Quad CMOS op-amp for low-frequency, low-power signal chains
Its key parametric signature — 110 kHz gain-bandwidth product and 0.05 V/µs slew rate — tells you this part is designed for low-frequency signal conditioning, not high-speed loops. The 57 µA total supply current across all four amplifiers makes it a strong candidate for battery-powered or energy-harvesting sensor interfaces where every microamp is budgeted.
The TLC27L4ACN operates from a single supply as low as 3 V up to 16 V, or split supplies up to ±8 V. That 3 V floor lets it run directly off a lithium coin cell or a 3.3 V rail without a boost converter, while the 16 V ceiling covers industrial ±5 V or ±8 V rails.

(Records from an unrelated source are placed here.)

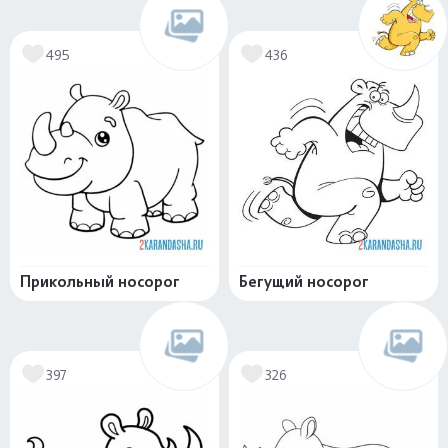
495
436
Прикольный носорог
Бегущий носорог
397
326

The CMOS input stage draws only 0.7 pA of input bias current — negligible for high-impedance sources like pH probes, photodiode transimpedance stages, or precision voltage dividers.
Output drive and temperature grade
Each channel can source or sink 30 mA, enough to drive a reference input, a small relay coil, or an ADC driver. For extended-temperature designs, the TLC27L4 series includes industrial-grade variants.
The through-hole 14-DIP package is a legacy footprint, but TI continues to manufacture it, so there is no forced migration to a surface-mount alternative.